▸ Activity
Report each line of the entries below that includes "pesticides".

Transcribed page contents
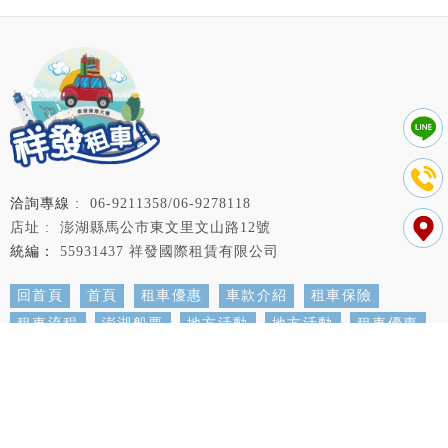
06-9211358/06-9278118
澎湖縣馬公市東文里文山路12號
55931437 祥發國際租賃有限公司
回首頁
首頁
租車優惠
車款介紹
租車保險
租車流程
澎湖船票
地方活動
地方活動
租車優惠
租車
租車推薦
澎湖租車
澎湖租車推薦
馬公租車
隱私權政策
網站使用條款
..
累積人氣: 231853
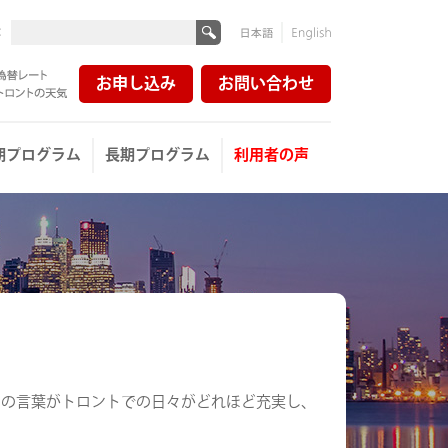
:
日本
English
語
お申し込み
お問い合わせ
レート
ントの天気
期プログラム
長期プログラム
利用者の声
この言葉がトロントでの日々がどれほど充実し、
==
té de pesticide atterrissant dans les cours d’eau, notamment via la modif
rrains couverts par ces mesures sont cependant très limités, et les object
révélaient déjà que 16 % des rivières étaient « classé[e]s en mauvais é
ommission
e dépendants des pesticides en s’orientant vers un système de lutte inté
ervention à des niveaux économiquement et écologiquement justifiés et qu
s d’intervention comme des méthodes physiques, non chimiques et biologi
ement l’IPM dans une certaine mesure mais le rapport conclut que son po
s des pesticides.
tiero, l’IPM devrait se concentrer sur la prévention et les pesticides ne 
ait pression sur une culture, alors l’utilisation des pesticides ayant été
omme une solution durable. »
---
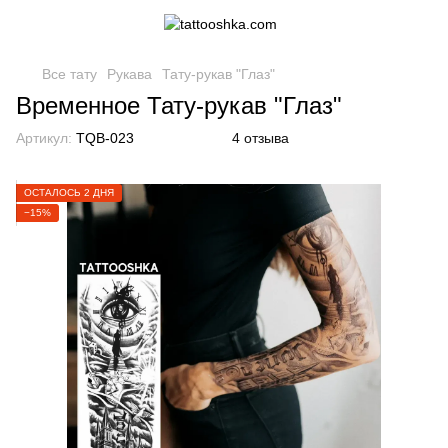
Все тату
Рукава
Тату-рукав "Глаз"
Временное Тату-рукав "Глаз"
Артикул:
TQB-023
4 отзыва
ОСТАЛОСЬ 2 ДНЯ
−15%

▸ The answer
e dépendants des pesticides en s’orientant vers un système de lutte inté
s des pesticides.
tiero, l’IPM devrait se concentrer sur la prévention et les pesticides ne 
ait pression sur une culture, alors l’utilisation des pesticides ayant été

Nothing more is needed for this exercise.